Agent Vulnerability Framework Mapping Description
Input Length Limit
OWASP LLM Top 10:
LLM01 - Prompt Injection LLM10 - Unbounded Consumption
OWASP Agentic:
T2 - Tool Misuse T4 - Resource Overload T6 - Intent Breaking & Goal Manipulation T7 - Misaligned & Deceptive Behaviors
An attacker can overwhelm the LLM's context with a very long message and cause it to ignore previous instructions or produce undesired actions.
Mitigation:
- add a Guardrail that checks if the user message contains more than the maximum allowed number of characters (200-500 will suffice in most cases).
Personally Identifiable Information (PII) Leakage
OWASP LLM Top 10:
LLM02 - Sensitive Information Disclosure LLM05 - Improper Output Handling
OWASP Agentic:
T7 - Misaligned & Deceptive Behaviors T9 - Identity Spoofing & Impersonation T15 - Human Manipulation
An attacker can manipulate the LLM into exfiltrating PII, or requesting users to disclose PII.
Mitigation:
- add a Guardrail that checks user and agent messages for PII and anonymizes them or flags them
- include agent instructions that clearly state that it should not handle PII.

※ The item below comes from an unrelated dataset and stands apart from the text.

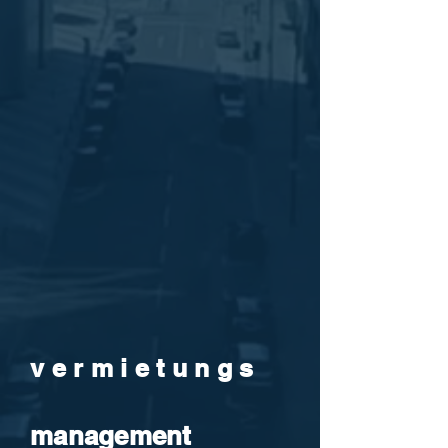
v e r m i e t u n g s
management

Harmful/Toxic/Profane Content
OWASP LLM Top 10:
LLM05 - Improper Output Handling
OWASP Agentic:
T7 - Misaligned & Deceptive Behaviors T11 - Unexpected RCE and Code Attacks
An attacker can use the LLM to generate harmful, toxic, or profane content, or engage in conversations about such topics.
Mitigation:
- add a Guardrail that checks user and agent messages for toxic, harmful, and profane content
- include agent instructions that prohibit the agent from engaging in conversation about, or creating, harmful, toxic, or profane content.
Jailbreak
OWASP LLM Top 10:
LLM01 - Prompt Injection LLM02 - Sensitive Information Disclosure LLM05 - Improper Output Handling LLM09 - Misinformation LLM10 - Unbounded Consumption
OWASP Agentic:
T1 - Memory Poisoning T2 - Tool Misuse T3 - Privilege Compromise T4 - Resource Overload T6 - Intent Breaking & Goal Manipulation T7 - Misaligned & Deceptive Behaviors T9 - Identity Spoofing & Impersonation T11 - Unexpected RCE and Code Attacks T13 - Rogue Agents in Multi-Agent Systems T15 - Human Manipulation
An attacker can try to craft their messages in a way that makes the LLM forget all previous instructions and be used for any task the attacker wants.
Mitigation:
- add a Guardrail that checks user messages for attempts at circumventing the LLM's instructions
- include agent instructions that state that the agent should not alter its instructions, and ignore user messages that try to convince it otherwise.
Intentional Misuse
OWASP LLM Top 10:
LLM01 - Prompt Injection LLM10 - Unbounded Consumption
OWASP Agentic:
T2 - Tool Misuse T4 - Resource Overload T6 - Intent Breaking & Goal Manipulation
An attacker can try to use the instance of the LLM for tasks other than the LLM's intended usage to drain resources or for personal gain.
Mitigation:
- add a Guardrail that checks user messages for tasks that are not the agent's intended usage
- include agent instructions that prohibit the agent from engaging in any tasks that are not its intended usage
System Prompt Leakage
OWASP LLM Top 10:
LLM01 - Prompt Injection LLM02 - Sensitive Information Disclosure LLM07 - System Prompt Leakage
OWASP Agentic:
T2 - Tool Misuse T3 - Privilege Compromise T6 - Intent Breaking & Goal Manipulation T7 - Misaligned & Deceptive Behaviors
An attacker can make the LLM reveal the system prompt/instructions so that he can leak sensitive business logic or craft other attacks that are better suited for this LLM.
Mitigation:
- add a Guardrail that checks agent messages for the exact text of the agent's system prompt
- include agent instructions that highlight that the system prompt/instructions are confidential and should not be shared.